**What to do**:
For the data below, report only the number of lines containing the string "Площадь".

[Stored data entries]
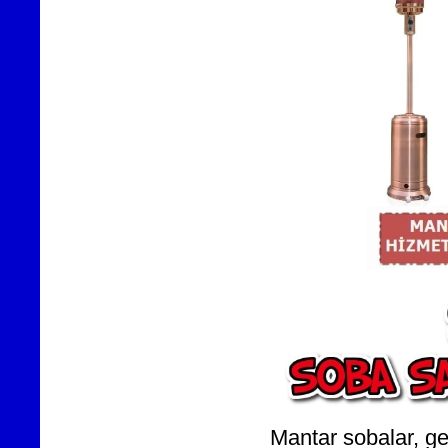
Mantar sobalar, gen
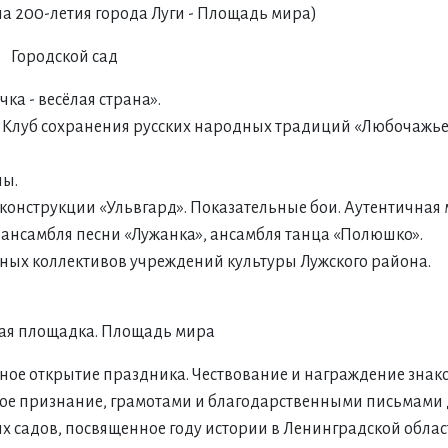
ела 200-летия города Луги - Площадь мира)
Городской сад
чка - весёлая страна».
ый Клуб сохранения русских народных традиций «Любочажье»
лы.
реконструкции «Ульвгард». Показательные бои. Аутентичная 
ва ансамбля песни «Лужанка», ансамбля танца «Полюшко».
льных коллективов учреждений культуры Лужского района.
ая площадка. Площадь мира
ванное открытие праздника. Чествование и награждение знак
ое признание, грамотами и благодарственными письмами 
 садов, посвященное году истории в Ленинградской облас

**Task solution**:
2